Which lines of the entries below contain the string "input"? Copy each one.

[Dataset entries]
<<<<

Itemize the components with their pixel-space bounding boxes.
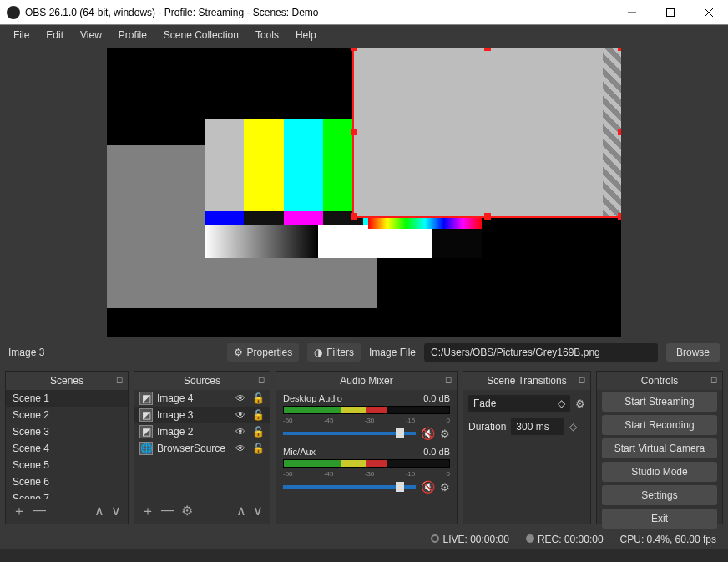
- popout-icon[interactable]: ◻: [710, 375, 717, 384]
- channel-name: Mic/Aux: [283, 447, 316, 457]
- window-titlebar: OBS 26.1.0 (64-bit, windows) - Profile: …: [0, 0, 728, 25]
- popout-icon[interactable]: ◻: [258, 375, 265, 384]
- properties-button[interactable]: ⚙Properties: [227, 343, 300, 362]
- status-bar: LIVE: 00:00:00 REC: 00:00:00 CPU: 0.4%, …: [0, 529, 728, 549]
- transition-settings-button[interactable]: ⚙: [575, 397, 585, 410]
- add-scene-button[interactable]: ＋: [13, 503, 26, 520]
- resize-handle[interactable]: [618, 48, 621, 51]
- menu-help[interactable]: Help: [287, 26, 325, 44]
- mixer-channel: Mic/Aux0.0 dB -60-45-30-150 🔇 ⚙: [276, 443, 457, 497]
- lock-toggle[interactable]: 🔓: [251, 426, 265, 438]
- mute-button[interactable]: 🔇: [421, 480, 435, 494]
- scene-item[interactable]: Scene 7: [6, 490, 128, 499]
- exit-button[interactable]: Exit: [602, 509, 717, 529]
- remove-scene-button[interactable]: —: [33, 503, 46, 520]
- scenes-list[interactable]: Scene 1 Scene 2 Scene 3 Scene 4 Scene 5 …: [6, 390, 128, 499]
- selected-source-bounds[interactable]: [354, 48, 621, 216]
- lock-toggle[interactable]: 🔓: [251, 392, 265, 404]
- move-scene-up-button[interactable]: ∧: [94, 503, 104, 520]
- minimize-button[interactable]: [613, 0, 651, 25]
- studio-mode-button[interactable]: Studio Mode: [602, 462, 717, 482]
- popout-icon[interactable]: ◻: [445, 375, 452, 384]
- audio-mixer-panel: Audio Mixer◻ Desktop Audio0.0 dB -60-45-…: [276, 371, 458, 524]
- settings-button[interactable]: Settings: [602, 485, 717, 505]
- mixer-channel: Desktop Audio0.0 dB -60-45-30-150 🔇 ⚙: [276, 390, 457, 443]
- channel-settings-button[interactable]: ⚙: [440, 481, 450, 494]
- mixer-title: Audio Mixer: [340, 375, 392, 387]
- menu-view[interactable]: View: [72, 26, 110, 44]
- cpu-fps-status: CPU: 0.4%, 60.00 fps: [620, 534, 716, 545]
- visibility-toggle[interactable]: 👁: [234, 443, 247, 454]
- menu-tools[interactable]: Tools: [247, 26, 287, 44]
- source-item[interactable]: 🌐BrowserSource👁🔓: [134, 440, 270, 457]
- menu-edit[interactable]: Edit: [38, 26, 72, 44]
- filters-icon: ◑: [314, 347, 322, 358]
- updown-icon: ◇: [558, 397, 565, 409]
- menu-file[interactable]: File: [5, 26, 38, 44]
- canvas-layer: [205, 258, 377, 308]
- transitions-panel: Scene Transitions◻ Fade◇ ⚙ Duration ◇: [463, 371, 591, 524]
- volume-slider[interactable]: [283, 485, 416, 489]
- add-source-button[interactable]: ＋: [141, 503, 154, 520]
- docks-row: Scenes◻ Scene 1 Scene 2 Scene 3 Scene 4 …: [0, 366, 728, 529]
- menu-profile[interactable]: Profile: [110, 26, 155, 44]
- start-virtual-camera-button[interactable]: Start Virtual Camera: [602, 438, 717, 458]
- controls-panel: Controls◻ Start Streaming Start Recordin…: [596, 371, 723, 524]
- record-icon: [526, 534, 534, 543]
- filters-button[interactable]: ◑Filters: [307, 343, 361, 362]
- image-file-input[interactable]: [424, 343, 658, 362]
- source-item[interactable]: ◩Image 4👁🔓: [134, 390, 270, 407]
- resize-handle[interactable]: [351, 213, 357, 220]
- app-logo-icon: [7, 6, 20, 19]
- resize-handle[interactable]: [351, 129, 357, 135]
- browse-button[interactable]: Browse: [666, 343, 720, 362]
- popout-icon[interactable]: ◻: [116, 375, 123, 384]
- move-source-up-button[interactable]: ∧: [236, 503, 246, 520]
- start-recording-button[interactable]: Start Recording: [602, 415, 717, 435]
- menu-scene-collection[interactable]: Scene Collection: [155, 26, 247, 44]
- volume-slider[interactable]: [283, 432, 416, 435]
- close-button[interactable]: [690, 0, 728, 25]
- scene-item[interactable]: Scene 1: [6, 390, 128, 407]
- resize-handle[interactable]: [351, 48, 357, 51]
- scene-item[interactable]: Scene 4: [6, 440, 128, 457]
- channel-settings-button[interactable]: ⚙: [440, 428, 450, 440]
- sources-panel: Sources◻ ◩Image 4👁🔓 ◩Image 3👁🔓 ◩Image 2👁…: [134, 371, 270, 524]
- lock-toggle[interactable]: 🔓: [251, 409, 265, 421]
- scene-item[interactable]: Scene 5: [6, 457, 128, 473]
- resize-handle[interactable]: [618, 213, 621, 220]
- source-item[interactable]: ◩Image 3👁🔓: [134, 407, 270, 423]
- svg-rect-1: [667, 8, 675, 16]
- scene-item[interactable]: Scene 6: [6, 473, 128, 490]
- source-properties-button[interactable]: ⚙: [181, 503, 193, 520]
- slider-knob[interactable]: [396, 428, 404, 438]
- visibility-toggle[interactable]: 👁: [234, 426, 247, 438]
- scenes-panel: Scenes◻ Scene 1 Scene 2 Scene 3 Scene 4 …: [5, 371, 129, 524]
- sources-list[interactable]: ◩Image 4👁🔓 ◩Image 3👁🔓 ◩Image 2👁🔓 🌐Browse…: [134, 390, 270, 499]
- window-title: OBS 26.1.0 (64-bit, windows) - Profile: …: [25, 7, 613, 18]
- source-item[interactable]: ◩Image 2👁🔓: [134, 423, 270, 440]
- visibility-toggle[interactable]: 👁: [234, 409, 247, 421]
- scene-item[interactable]: Scene 2: [6, 407, 128, 423]
- remove-source-button[interactable]: —: [161, 503, 174, 520]
- resize-handle[interactable]: [618, 129, 621, 135]
- duration-input[interactable]: [511, 418, 564, 435]
- resize-handle[interactable]: [484, 48, 491, 51]
- visibility-toggle[interactable]: 👁: [234, 392, 247, 404]
- preview-canvas[interactable]: [107, 48, 621, 337]
- move-scene-down-button[interactable]: ∨: [111, 503, 121, 520]
- resize-handle[interactable]: [484, 213, 491, 220]
- scene-item[interactable]: Scene 3: [6, 423, 128, 440]
- stepper-icon[interactable]: ◇: [569, 421, 577, 433]
- mute-button[interactable]: 🔇: [421, 427, 435, 440]
- transition-select[interactable]: Fade◇: [468, 395, 570, 412]
- slider-knob[interactable]: [396, 482, 404, 492]
- maximize-button[interactable]: [651, 0, 690, 25]
- move-source-down-button[interactable]: ∨: [253, 503, 263, 520]
- start-streaming-button[interactable]: Start Streaming: [602, 392, 717, 412]
- canvas-layer: [107, 145, 205, 308]
- popout-icon[interactable]: ◻: [579, 375, 585, 384]
- lock-toggle[interactable]: 🔓: [251, 443, 265, 454]
- duration-label: Duration: [468, 421, 506, 433]
- preview-area[interactable]: [0, 45, 728, 339]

>>>>

Expected answer
- image-file-input[interactable]: [424, 343, 658, 362]
- duration-input[interactable]: [511, 418, 564, 435]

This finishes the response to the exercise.